After therapy, Caitlin has a much better relationship with her mother: although they still fight, they’re able to manage it better. That’s especially true thanks to the help of her stepfather, who went to the Make A Difference awards with Caitlin’s mother, to watch Caitlin speak about her journey with Youth Focus. The awards, which recognise the contributions of Youth Focus’s partners, are attended by the executives of partner companies, something Caitlin says was a little intimidating. “We were all wearing bright clothes, and my stepdad was in jeans, and I had pink hair, and there were all these businesspeople around,” she says with a laugh. Seeing Caitlin speak, it’s not surprising to hear that when she presented, she won over the crowd. “I cried because I was so happy,” she says. “So many people came up to me afterwards and said, ‘I can understand people because of you.’ Some CEO came up to me and said, “I think I can understand what my daughter’s going through. You’ve really helped me. I was really lost and now I know what I can say to her. I have hope for her.’ I felt so honoured.”
She gave the same speech at the dinner that kicked off last year’s Ride for Youth fundraiser, to remind riders of their purpose for participating. Felicitie was there, and describes the passion of the riders. “You just see people pedalling their little hearts out,” she says. “Not to mention all the fundraising they do before they get on the bike.” She says it’s important riders know why they’re doing the ride, and to feel like what they’re doing is making a difference – Caitlin’s story serves as a reminder of the value of Youth Focus’s work, but also shows her how far she’s come.
“It was just so different,” Caitlin says of the speech. “I couldn’t stop smiling to think that, even a year before that, I’d been so messed up, and now I’m inspiring all these people. Before I even finished the speech, 200 people started clapping and crying with me. It was crazy.” She adds that giving the speeches helped her build confidence – a far cry from just a few years ago, when she couldn’t make a phone call, or catch a bus because she was so scared. “As nervous as I was, I thought, ‘Wow, I’m actually making a difference in these people’s lives’,” Caitlin says. “I can say, ‘This is what’s going on and this is how you can make a difference.’ Not just for young people but for their families as well. We should be able to speak freely about it.”
It’s a notion that resonates with Coleen, who says psychological recovery for young people won’t happen with clinical intervention alone – it needs systemic support, too. “My role is about looking at all the people in a young person’s network,” she says. “How do we help those people to believe that they’ve got such an incredibly important role? Because we all have a role – everybody who is connected to a young person has a place and a purpose. Don’t underestimate what you can do. Don’t underestimate the value of a kind gesture. I talk to people day in and day out in counselling, and every time people ask me to use one word to describe what comes out, I say ‘loneliness’. A sense of isolation, a sense of disconnection.”

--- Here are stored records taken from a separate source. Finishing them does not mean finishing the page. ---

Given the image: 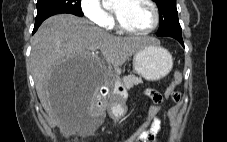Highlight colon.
Here are the masks:
<instances>
[{
	"mask_svg": "<svg viewBox=\"0 0 227 142\" xmlns=\"http://www.w3.org/2000/svg\"><path fill=\"white\" fill-rule=\"evenodd\" d=\"M182 79L181 73L177 72L174 74L173 80L167 90L165 91V97H169L173 93V89L176 84H178ZM160 104H153L151 105L140 124L130 133L125 135L121 140L118 142H138L139 138L149 129L151 124L157 118L158 113L161 110Z\"/></svg>",
	"mask_w": 227,
	"mask_h": 142,
	"instance_id": "obj_1",
	"label": "colon"
}]
</instances>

Caitlin agrees. She describes how her moods have changed as she’s received treatment for her depression. “When I was at high school, I just hated it. I isolated myself from people – I was like a recluse. I was depressed all the time and I felt like I would never get better. I had no hopes for the future, didn’t care what happened to me. I avoided thinking about it. But now, life is good.” Caitlin’s now studying psychology at uni, and mentions her boyfriend – they just celebrated their first anniversary – saying, shyly, that she’s pretty happy with herself. “I feel really confident and easygoing,” she says. “I never would have bleached my hair, and used to wear jumpers all the time and cover up my body. And now I feel so much more free. I had pink hair! No one in my head is restricting me.”